Cost Inflation in Energy-Intensive Industries
On 1 October 2021, British Steel announced a £30 per tonne price hike, saying it could no longer absorb rising energy costs alone. The move echoes one which is occurring in multiple industries whose profits margins are closely tied to energy prices
“This current situation shines a light on fragility at the heart of our supply chains”, comments insolvency practitioner Simon Renshaw.
“Most of our foundational industries are energy-intensive and have no choice but to raise their own prices when facing higher manufacturing costs. The building industry is, by consequence, one of the worst affected as they rely directly on products that must be fired, smelted or furnace-heated.
“The UK construction industry finds itself in a perilous position which will undoubtedly lead to more insolvencies over the coming months.”
4 Industries Already Impacted by Rising Energy Costs
Glass
Northern Irish glass company Encirc usually spends £40m a year on its energy bills. This year’s spike in gas prices means that it will have to spend nearer £100m.
“Generally we will have contracts for 12 months at a time, so we’re having to look at what contracts are offering… how we can pass these price increases on and how can we can protect our business in that regard” MD Adrian Curry told the BBC.
“There seems to be no cap to it and it’s continuing to rise on an almost weekly basis,” Mr. Curry said.
Steel
Commenting on recent power price spikes UK Steel director-general, Gareth Stace said: “These extortionate prices are forcing some UK steelmakers to suspend their operations during periods when the cost of energy is quoted in the thousands per megawatt-hour; last year, prices were roughly £50 per megawatt-hour.
“Even with the global steel market as buoyant as it is, these eye-watering prices are making it impossible to profitably make steel at certain times of the day and night.
Bricks
“As gas prices started to escalate we had to decide, do we continue to absorb those costs, do we slow down, potentially lay people off to save that huge increase in energy,” Kevin Preston, production director at Ketley Brick Company told Sky News. For now, to try to save jobs, the company has decided to raise its prices. From January, bricks will be sold for 10% more.
Ceramics
Dr Laura Cohen, from the British Ceramic Confederation based in Stoke-on-Trent, told the BBC her members had seen prices double since the energy crisis.
“We’ve got this triple whammy with this international competitiveness and the high prices are getting them considering scaling back production.
“As prices continue to go up and then the higher pricing extends, the other members are likely to be forced to stop production due to uneconomically high energy costs.”
Dr Cohen noted that if there was a national shortfall in gas, ceramic businesses could be “forced off the gas network” and if that were to happen, a “forced quick shutdown” can cause “severe damage to kilns, which might threaten business viability.”
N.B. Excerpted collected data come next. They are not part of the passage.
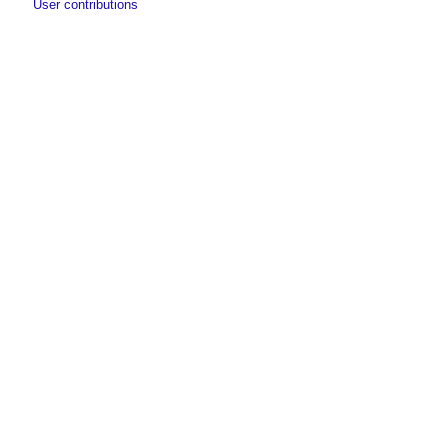
User contributions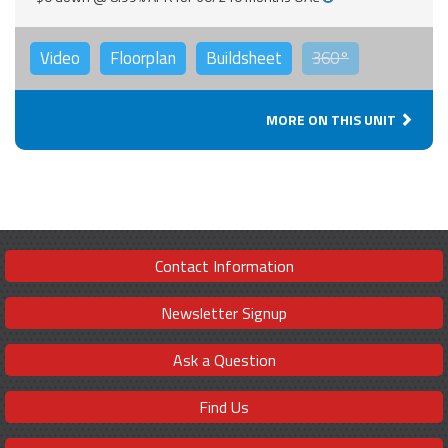
Video
Floorplan
Buildsheet
360°
MORE ON THIS UNIT
Contact Information
Newsletter Signup
Ask a Question
Find Us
UK Construction Sector Insolvencies Likely to Rise Significantly
“With the end of government support meeting the energy price crisis, it’s unsurprising the number of administrations and receiverships in the construction industry doubled to 34 during the third quarter of 2021”, comments Simon Renshaw.
“The construction sector has its hands full right now with wage inflation, supply-chain issues, and now a cost-increase that shows no signs of slowing down. Firms will need to re-assess their pricing very carefully, and manage risk as the winter progresses.”
“Nevertheless, we are likely to see increase corporate collapse in the coming months. This sector, critical to the health of our economy, remains vulnerable.”